Dit is de kern van het Kompas dat ik opstelde. Snappen wat de vraagstukken zijn en waarom. Om vervolgens tot houdbare oplossingen te komen, de lange lijnen te bewaken, tegenspraak te geven waar dat nodig is, gezicht en gevoel te geven aan de overheid, actief te verantwoorden van wat is en wordt gedaan, inclusief te denken, ruimte te geven aan collega’s en samen te werken met alle andere betrokkenen. Grote maar mooie opgaven!
Heeft de ABD dit Kompas overgenomen en sturen ze daar ook op bij de door hen aangestelde leiders? Anders gevraagd wat gebeurt er met leiders die niet op deze manier (kunnen of willen) sturen? Hoe lang krijgen zij de kans om te verbeteren? En moeten ze iets anders gaan doen als ze niet zo gaan werken?

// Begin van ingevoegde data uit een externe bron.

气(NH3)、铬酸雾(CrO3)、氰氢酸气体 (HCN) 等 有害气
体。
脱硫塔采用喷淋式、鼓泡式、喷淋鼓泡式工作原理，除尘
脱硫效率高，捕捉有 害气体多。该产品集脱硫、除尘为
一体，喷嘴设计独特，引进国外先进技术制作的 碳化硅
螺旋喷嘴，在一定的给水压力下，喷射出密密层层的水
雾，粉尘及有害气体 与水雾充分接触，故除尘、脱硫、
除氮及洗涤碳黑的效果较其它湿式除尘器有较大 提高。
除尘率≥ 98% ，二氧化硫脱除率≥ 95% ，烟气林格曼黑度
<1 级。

Ja de ABD heeft dit Kompas voor ambtelijk leiderschap omarmd. En gebruikt het voor verdere koersbepaling.
Dit betekent dat zowel bij het benoemen van nieuwe ambtelijke leiders als bij het bezien hoe zittende ambtelijk leiders het doen, het Kompas zal worden gebruikt.
Maar het Kompas is niet een ‘absolute’ meetlat van ‘voldoende of onvoldoende’. Het Kompas geeft aan wat de opgaven en dilemma’s zijn voor ambtelijk leiders en hoe zij daar mee om kunnen gaan.
Belangrijk is om permanent met zowel de ambtelijk leiders als met degenen die door hem worden geleid in gesprek te zijn over de opgaven en dilemma ’s en hoe de leiders daar mee omgaan. En ja dan kunnen daaruit ook conclusies worden getrokken over het wel of niet zetten van stappen.